Sambos Restaurant was founded in 1957 in Santa Barbara, California.  At one point there were as many as 1200 locations.   I remember eating pancakes at a Sambos, more than once.  Today, only the original remains. 

While the name "Sambo" was a combination of the names of the two founders, it became associated with a popular children's book at the time, Little Black Sambo, first published in 1899.  The "owners capitalized on the coincidence by decorating the walls of the restaurants with scenes from the book, including a dark-skinned boy, tigers and a pale, magical unicycle-riding man called 'The Treefriend.'"  In the early 1970s, the chain distributed a series of postcards, called the "Sambos Picture Story Series".  Number seven of the series of nine is pictured above.

The Wiki describes the story well:

An Indian boy named Sambo prevails over a group of hungry tigers. The little boy has to give his colourful new clothes, shoes, and umbrella to four tigers so they will not eat him.
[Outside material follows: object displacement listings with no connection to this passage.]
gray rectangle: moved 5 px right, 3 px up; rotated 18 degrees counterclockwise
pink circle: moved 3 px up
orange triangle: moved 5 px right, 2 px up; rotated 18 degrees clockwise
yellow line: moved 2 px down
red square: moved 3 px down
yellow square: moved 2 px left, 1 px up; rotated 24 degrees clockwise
Sambo recovers the clothes when the jealous, conceited tigers chase each other around a tree until they are reduced to a pool of delicious melted butter.

I remember reading this book as a child, and the image of the four tigers turning into butter has always stayed with me.  It seems neighborhood mothers admonished us with the threat of turning into butter when, as children, we ran wildly in circles chasing each other.  This image was further cemented in my memory by the fact that the butter at a Sambos was called "Tiger Butter".
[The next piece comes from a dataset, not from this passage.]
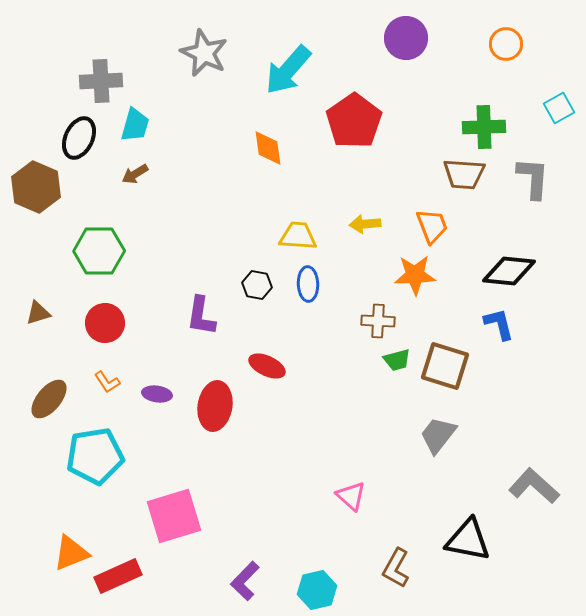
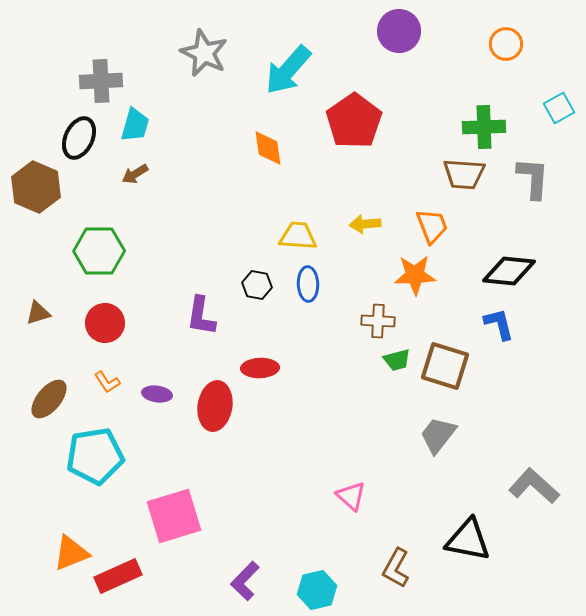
purple circle at (406, 38): moved 7 px left, 7 px up
red ellipse at (267, 366): moved 7 px left, 2 px down; rotated 27 degrees counterclockwise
While the chain lightened the skin of the little boy over time, and no  longer referred to him as Little Black Sambo, the term "Sambo" is a racial slur in some countries and the image of "Little Black Sambo" in the US is not exactly PC.  Both the book and, ultimately, the chain fell out of favor.  It filed for bankruptcy in 1981 and attempted a series of name changes in a desperate effort to survive, but by 1982, all but one location remained. 

This is a good example of a brand icon "turning" on the brand, and bringing it down.  Can anybody think of any others?
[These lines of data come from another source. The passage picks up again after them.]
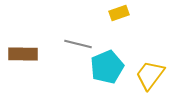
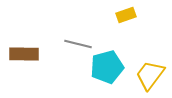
yellow rectangle: moved 7 px right, 2 px down
brown rectangle: moved 1 px right
cyan pentagon: rotated 8 degrees clockwise
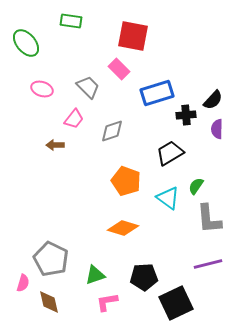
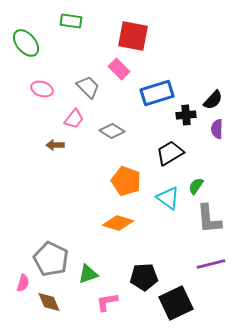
gray diamond: rotated 50 degrees clockwise
orange diamond: moved 5 px left, 5 px up
purple line: moved 3 px right
green triangle: moved 7 px left, 1 px up
brown diamond: rotated 10 degrees counterclockwise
P.S.  It's Postcard Friendship Friday.  Check it out.


  1. VERY INTERESTING... I will have to keep an eye out for those cards when I am searching for cards....
    Happy PFF thanks for sharing!

  2. Hmm, a brand changing.... I called diet candy called Ayds. disappeared around the time of AIDS.

  3. Good call, Viridian!

  4. A few more examples of an icon "turning" on a brand: Frito-Lay had a cartoon character called the "Frito Bandito" which was a stereotyped cartoon of a Mexican. There was a cereal called Rice Krinkles with a Chinese "spokescartoon." And there was a series of powdered drink mixes called "Funny Face," which included "Chinese Cherry" and "Injun Orange" that were renamed "Choo-Choo Cherry" and "Ollie Ollie Orange after consumers complained.

  5. Wow you are so informative. I remember that "Black Sambo" stuff as well, we were not allowed to call anyone that,

  6. I remember the story well but had never heard of the restaurants. In the UK Robertson's Jams started using a Golly as a mascot in the 1920s I think. You saved up tokens or labels and received a golly badge in exchange. In spite of protests and complaints in later years, they did continue and the badges are still highly collectible these days.

  7. Cool post. I've not had much interest in post 1950s postcards, but this will make me pay more attention to them.

  8. I remember Sambos!!!! Goodness, what memories! Fun and interesting post. Happy PFF!

  9. oops, meant to say, I recall a diet candy called Ayds.
    Mary, about my blog: Glad you like the layout and I love the background. She has many other interesting ones. Did you see any problems with my background or headers?